Mucus aids movement: slugs

The mucus produced by terrestrial slugs aids movement due to its viscoelastic nature.
 
  "A terrestrial slug doesn't so much crawl as slide across its world on its belly (technically its foot) leaving behind a trail of slime--its pedal mucus, consisting of water with some polysaccharide and protein. It's neither a cheap nor a rapid way to go, a slug being the very paradigm of sluggishness. It is (or, strictly, was) a mysterious business. Slugs use neither cilia (as push the mucus lining our respiratory passages) nor peristaltic motion (as do, for instance, earthworms). How they propel themselves turns out to depend on that mucus, in particular on viscoelastic behavior more complex than anything we've seen so far.

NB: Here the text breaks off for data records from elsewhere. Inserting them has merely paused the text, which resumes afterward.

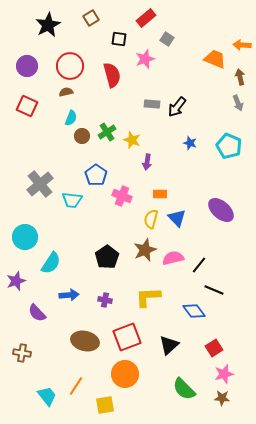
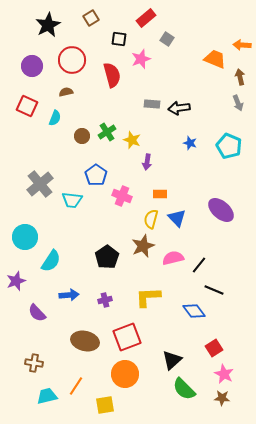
pink star at (145, 59): moved 4 px left
purple circle at (27, 66): moved 5 px right
red circle at (70, 66): moved 2 px right, 6 px up
black arrow at (177, 107): moved 2 px right, 1 px down; rotated 45 degrees clockwise
cyan semicircle at (71, 118): moved 16 px left
brown star at (145, 250): moved 2 px left, 4 px up
cyan semicircle at (51, 263): moved 2 px up
purple cross at (105, 300): rotated 24 degrees counterclockwise
black triangle at (169, 345): moved 3 px right, 15 px down
brown cross at (22, 353): moved 12 px right, 10 px down
pink star at (224, 374): rotated 30 degrees counterclockwise
cyan trapezoid at (47, 396): rotated 65 degrees counterclockwise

The key can be seen if, with just the right lighting, one watches from beneath while a slug walks across a glass surface. Some kind of waves pass lengthwise; they're about a millimeter or so in wavelength and travel at a couple of millimeters per second (fig. 17.7). It certainly looks as if the slug gets around by pushing back on its mucus, and that's indeed what it does. But consider--that will work for one 'step' only. Any operating system that pushes needs to recover if it's to push again…At strains above 5 or 6 (higher values at higher strain rates), the mucus abruptly yields, transforming in a flash into a gooey liquid with a viscosity of 3-5 pascal-seconds--three thousand to five thousand times the viscosity of pure water. Stress falls abruptly, dropping by half, and the stress-strain curve goes flat and horizontal--stress now depends only on strain rate, as befits a fluid. Thus, the mucus can be pushed upon, propelling the slug forward, but when nudged just beyond that yield stress it turns to liquid. Then a bit of slug can slide forward across it and be ready to push backward again. Meanwhile, and critically, the mucus has to recover, to 'heal' back into a viscoelastic solid, which it obligingly does forthwith. In life, a 'step' is about a millimeter in length and the mucus layer is about 10 micrometers thick, so the strain gets up to around 100 during the recovery phase of each pedal wave. Beneath a given slug at a given time, all stages of the operation are taking place, with mucus in different states under different points along the animal. All this from Denny and Gosline (1980) and Denny (1984)." (Vogel 2003:362-363)
  Learn more about this functional adaptation. The Biomimicry Institute Source: AskNature

  • Steven Vogel. 2003. Comparative Biomechanics: Life's Physical World. Princeton: Princeton University Press. 580 p.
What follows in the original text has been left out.